Milliman’s findings show that, depending on the benefit design, an employer’s overall costs could be reduced by up to 13 percent by utilizing a limited, preferred pharmacy benefit design and pass-through pricing model rather than a traditional model that includes most retail pharmacies. For example, the study showed that by adopting a closed network, where coverage is only through network pharmacies, an employer with approximately 10,000 members could save up to $845,000 annually. Additional savings could also be earned with plan changes that encourage member use of generic drugs over branded drugs.
While the Milliman report did not specifically study Restat or Align, Kwasny said “Milliman’s findings reinforce our own client experience,” said Kwasny.
“By creating plans that use preferred pharmacy networks and favor generic drugs, Restat has found that a company with 5,000-6,500 employees can save up to $2 million annually,” Kwasny added.

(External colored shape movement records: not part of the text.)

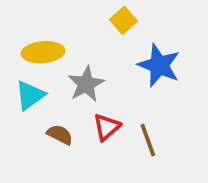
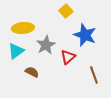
red triangle: (107, 127) -> (68, 57), moved
brown line: (148, 140) -> (94, 75), moved

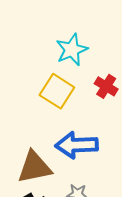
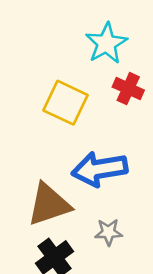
cyan star: (72, 50) -> (106, 43), moved

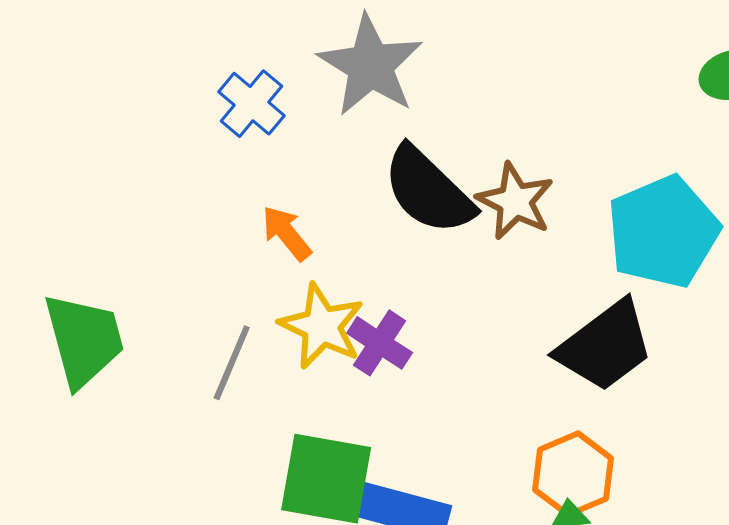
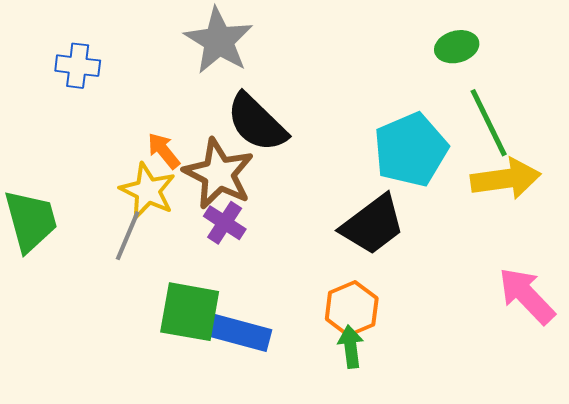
blue cross: (251, 104) -> (78, 66), moved, turned -33
brown star: (515, 201) -> (219, 174), moved, size x1.4
yellow star: (322, 326) -> (148, 191), moved

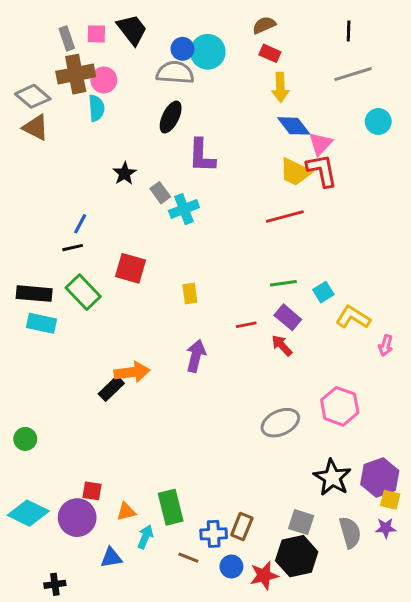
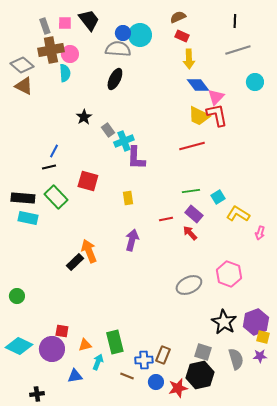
purple L-shape: (202, 156) -> (136, 158), moved
orange arrow: (132, 372) -> (89, 251), turned -105

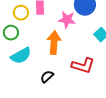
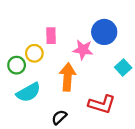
yellow circle: (21, 13) -> (34, 53), moved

In addition to lower drug pricing, Kwasny said reduced program costs are achieved with transparent PBM pricing. The PBM charges an explicit administrative fee for drug administration services. It collects no revenue from rebates or “spread” – the difference between the price the pharmacy collects from the PBM and the price the PBM charges employers, which is a common feature of traditional PBM contracts.
The study was authored by a team of actuaries led by Bruce Pyenson, FSA, MAAA, from Milliman’s New York office. The report analyzed each component of pharmaceutical drug spending – starting from the manufacturer all the way to the employer and use by consumers. Milliman’s findings help explain why some pharmacies and PBMs could offer lower prices on prescription drugs and how an employer could obtain significantly lower costs by using preferred pharmacies with pricing that goes directly to the network member.
According to Kwasny, the preferred pharmacy benefit network model is “clearly a better approach to managing prescription benefits, and one that offers greater transparency in services offered by PBMs by delivering savings directly from the pharmacy to the employer.”
“Our goal is to simplify the purchase and use of healthcare by providing unbiased benefits advice free of any conflict of interest,” Kwasny said.
ABOUT RESTAT: A member of the Dohmen family of companies, Restat simplifies the purchase and use of healthcare services through independent health benefits management. As the largest independent PBM, Restat has no ownership ties to drug manufacturers or distribution channels, making it uniquely positioned to provide customers with unbiased benefit management solutions. Today, more than 4,200 companies, ranging in size from the Fortune 50 to small managed care organizations rely on Restat to manage the prescription benefit for more than12.2 million people nationwide. To learn more, visit www.restat.com or call 800.926.5858.
ABOUT MILLIMAN: Milliman is among the world’s largest independent actuarial and consulting firms. Founded in 1947 as Milliman & Robertson, the company currently has 54 offices in key locations worldwide. Milliman employs over 2,400 people. The firm has consulting practices in healthcare, employee benefits, property & casualty insurance, life insurance and financial services. Milliman serves the full spectrum of business, financial, government, union, education and nonprofit originations. For further information, visit www.milliman.com.
Editor’s Note: Here you go. Makes sense. HEB and others are pushing this concept; “make us your only Rx source and we will give you a heck of a deal.” This is exactly the same thing we are doing with cost-plus – steering patients to the most cost effective providers. Rx pricing differentials between pharmacies can be significant. And with Rx costs going through the roof this year (why?) some groups are paying as much as 25% of their total spend on drugs. Time to do something about it.